As the noise hits the players, we'll see the first 21 take on purposeful demeanours, some with puffed-out chests and looks of grim determination, while others with less to prove (the Larssons, Lamberts and Sauzees) stride on with the casual authority of the truly talented. But it's actually the person who'll inevitably emerge 22nd that we're here to celebrate; a straggler at the back of the Celtic line-up, seemingly so unfazed that he looks like he's just nipped down to the shops to pick up a pint of milk. That'll be Lubomir Moravcik, or just Lubo, on his day clearly the brightest light and most gifted performer in Scottish football.

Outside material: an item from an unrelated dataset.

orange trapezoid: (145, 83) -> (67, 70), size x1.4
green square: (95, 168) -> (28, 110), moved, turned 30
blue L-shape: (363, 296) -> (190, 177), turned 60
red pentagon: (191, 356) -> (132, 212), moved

Such is this Slovakian player's effect on his admirers that objective analysis tends to break down into warm smiles and foggy-eyed looks of affection. The Herald's excellent football analyst, Graham Spiers, is concerned that Moravcik is currently undermining his own status as an erudite and impartial analyst of the game. At a recent visit to Celtic Park he was alarmed to find Celtic fans coming up and slapping him on the back and thanking him for being 'one of us'; it made him realise he was perhaps going a little over the top in his recent praise of Moravcik. I ask him what's so special about the guy? 'It's just his... skill. It was so refreshing when he first came on the scene, and it's fantastic to see a player line-up to take a corner or free-kick, and on a whim decide which foot to take it with. It's his ability to change direction in mid-stride. He's just so... thrilling'.

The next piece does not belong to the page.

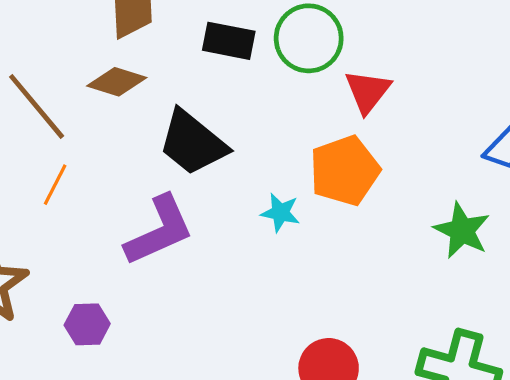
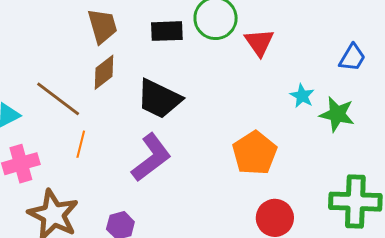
brown diamond: (117, 82) -> (104, 72), turned -42
orange pentagon: (345, 171) -> (255, 153), moved
cyan star: (280, 213) -> (302, 96), moved, turned 30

Spiers admits that Moravcik's superior skill is highlighted amidst some of the galumphing footballers who populate Scotland's so-called beautiful game. But there's something else that makes Moravcik stand out. Musician Gerard Love, one-third of melodicists supreme, Teenage Fanclub, cites a basic humility or modesty about him that makes us tend to see him always as the underdog. But for Love, Moravcik's enigmatic quality has partly developed from the fans inability to find a memorable song for him; 'it's a hard one to rhyme', he admits, 'maybe too many syllables.'

Fabulously, Moravcik actually looks a bit like classic-period Jean-Paul Belmondo, baffled amidst the complexity of a Godard plot. While the plot of Scottish football is not so complex, we were slow to welcome this enigmatic stranger into our midst, almost seeing his arrival for a paltry £300,000 as an indicator of how shabby Celtic had become. Not that Moravcik seemed too bothered; under his mentor, Dr Josef Venglos, Celtic were soon playing expressive European-style football with Moravcik naturally the key man. Soon after his arrival he'd entered Celtic folk-lore with two wonderful goals in a 5-1 thrashing of the expensively assembled Rangers side. But this was a false dawn, and it's only now under a new coach, Martin O'Neill, and a more pragmatic style, that this long-suffering side seem to be making any progress.

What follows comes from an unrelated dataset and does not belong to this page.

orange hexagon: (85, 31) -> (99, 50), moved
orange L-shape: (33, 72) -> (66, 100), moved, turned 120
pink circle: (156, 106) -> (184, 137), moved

Reluctant at first, O'Neill too has succumbed to Moravcik's magic aura, and it's no coincidence that most of Celtic's elevated moments tend to occur when the Slovak's on. Asked about Moravcik, O'Neill has mentioned his only frustration being that he's 35 rather than 25, and has asked the question, 'Where was he 10 years ago?' This idea of Moravcik's 'lost weekend' is slightly absurd, because actually he was blazing a fantastic trail from the Slovakian backwoods to the World Cup quarter-finals, and to a brilliant career in France where he was Zinedane Zidane's favourite player, and voted best import year after year.

But whatever, it's our pleasure that Moravcik turned up here, and has made football seem as much an art as a sport. A brilliant individualist but also a team player; a modest genius. Let's salute Lubo.